··· RECORDED INFORMATION
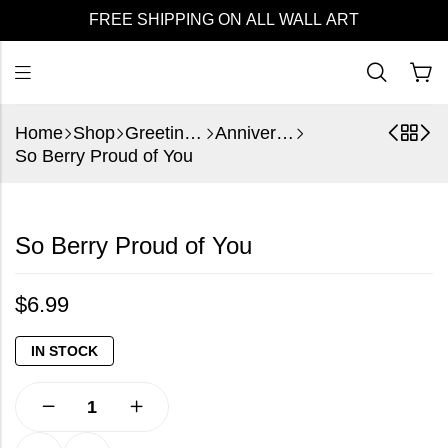
FREE SHIPPING ON ALL WALL ART
Home
Shop
Greeting Cards
Anniversary
So Berry Proud of You
So Berry Proud of You
$
6.99
IN STOCK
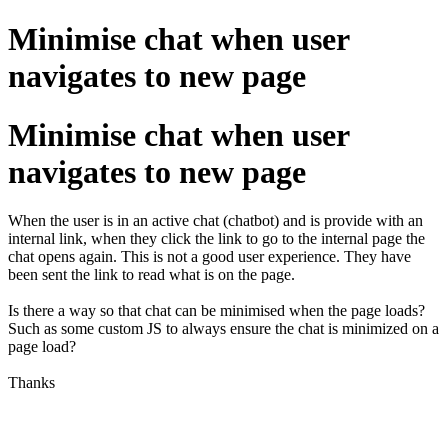
Minimise chat when user
navigates to new page
Minimise chat when user
navigates to new page
When the user is in an active chat (chatbot) and is provide with an
internal link, when they click the link to go to the internal page the
chat opens again. This is not a good user experience. They have
been sent the link to read what is on the page.
Is there a way so that chat can be minimised when the page loads?
Such as some custom JS to always ensure the chat is minimized on a
page load?
Thanks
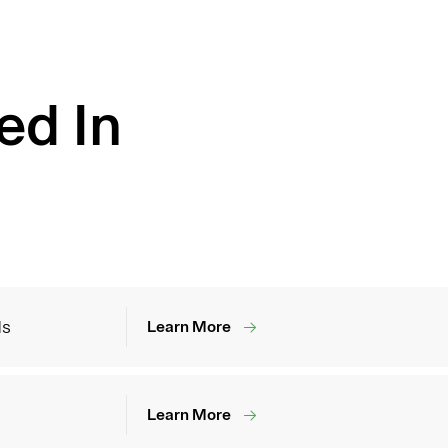
ed In
ds
Learn More
Learn More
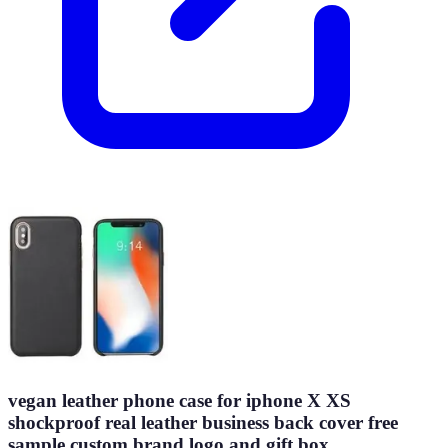
vegan leather phone case for iphone X XS
shockproof real leather business back cover free
sample custom brand logo and gift box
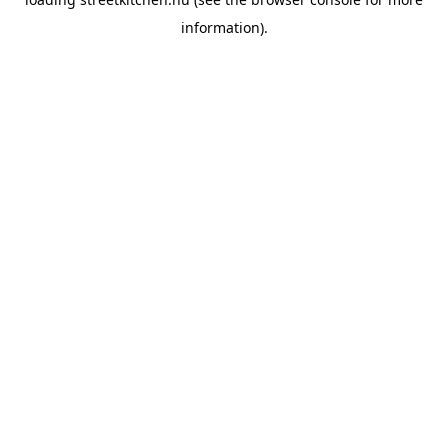
information).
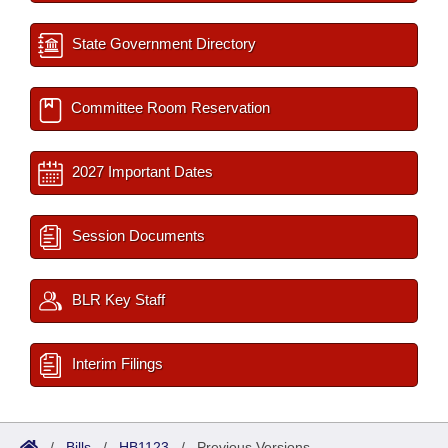
State Government Directory
Committee Room Reservation
2027 Important Dates
Session Documents
BLR Key Staff
Interim Filings
/
Bills
/
HB1123
/
Previous Versions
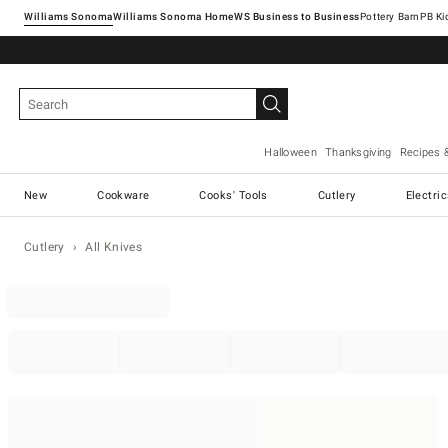
Williams Sonoma
Williams Sonoma Home
Pottery Barn
Halloween
Thanksgiving
Recipes 
New
Cookware
Cooks' Tools
Cutlery
Electri
Cutlery
All Knives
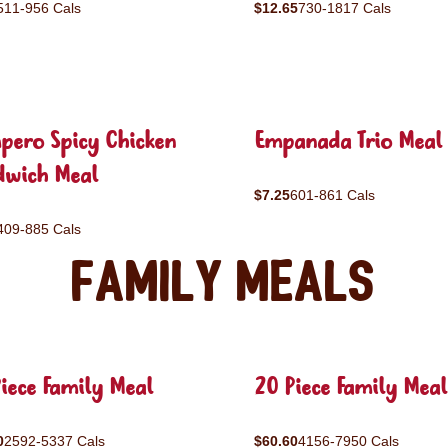
511-956 Cals
$12.65
730-1817 Cals
pero Spicy Chicken
Empanada Trio Meal
dwich Meal
$7.25
601-861 Cals
409-885 Cals
Family Meals
iece Family Meal
20 Piece Family Meal
0
2592-5337 Cals
$60.60
4156-7950 Cals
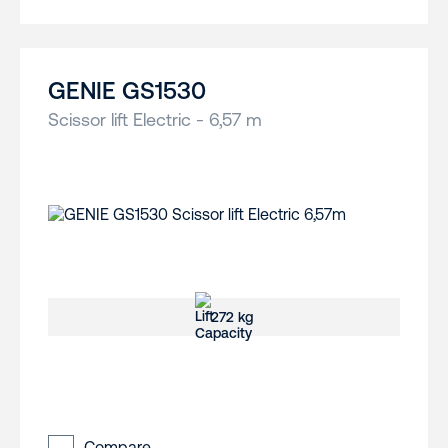
GENIE GS1530
Scissor lift Electric - 6,57 m
272 kg
Compare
······
DIRECTIONS FOR THIS TASK. Find and count the lines of the data that include the string "user", and report that figure by itself.

EXERCISE OUTPUT. 4